A Mystery Illness Is Targeting Tourists at the Grand Canyon

"We haven’t seen something like this kind of outbreak in about 10 years."

Hikers on a trail in the Grand Canyon

It’s not COVID-19, and it’s not monkeypox, either. So why are hundreds of tourists suddenly getting sick while visiting the Grand Canyon?

According to a new report from The Daily Beast, the park is currently in the throes of an outbreak of a “gastrointestinal illness that closely resembles norovirus,” which, for the uninitiated, is a disease that can cause vomiting, diarrhea, cramping, body aches and mild fever. It’s also highly contagious — you can get it by having direct contact with an infected person, consuming contaminated food or water or touching contaminated surfaces and then putting your unwashed hands in your mouth, per the CDC — and anyone can get it.

At the time of writing, 118 people were confirmed to have been sick between the months of May and June, with the park issuing a notice on May 20 to alert visitors. Though, while tests are currently being run, it is unclear whether or not the virus is truly noro. Compounding the difficulty to diagnose the illness, is the “limited time frame” in which stool samples can be tested for norovirus. Most Grand Canyon trips and excursions exceed said time frame.

In a statement to The Daily Beast, an official at the National Park Service Office of Public Health said that, for now, they’re calling it a “heightened GI-illness” and that an investigation will “consider all potential sources. It is unknown at this time what the source of the illness is.”

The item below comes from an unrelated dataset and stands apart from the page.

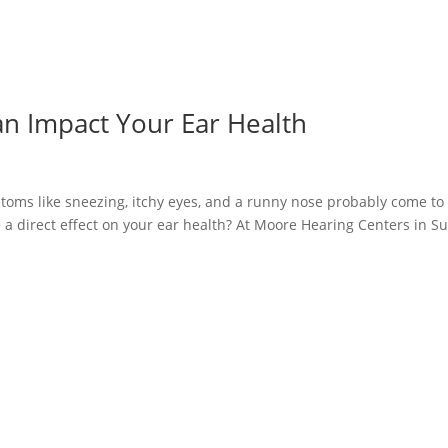
an Impact Your Ear Health
toms like sneezing, itchy eyes, and a runny nose probably come to
 a direct effect on your ear health? At Moore Hearing Centers in S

“We haven’t seen something like this kind of outbreak in about 10 years,” Jan Balsom, chief of communications, partnerships, and external affairs at the Office of the Superintendent at Grand Canyon National Park, said.

Of course, norovirus isn’t fatal and it rarely leads to serious illness. That said, I can’t imagine any place I’d rather come down with a noro-like virus less than the Grand Canyon, especially this time of year. Between the months of June and August, temperatures usually hover around  80+ degrees at the South Rim and a bit over 100 degrees at the bottom of the canyon, so the threat of dehydration is near-constant even in the absence of a gastrointestinal illness. Further, it’s a national park, meaning comfortable accommodations are generally few and far between. (The only time I’ve stayed in the park, I camped.)

In the interim, the park is advising visitors to chemically disinfect or boil their water, and to not drink from streams, pools or waterfalls. And maybe just keep your distance from other tourists, which — given the sheer size of the park — really shouldn’t be too difficult.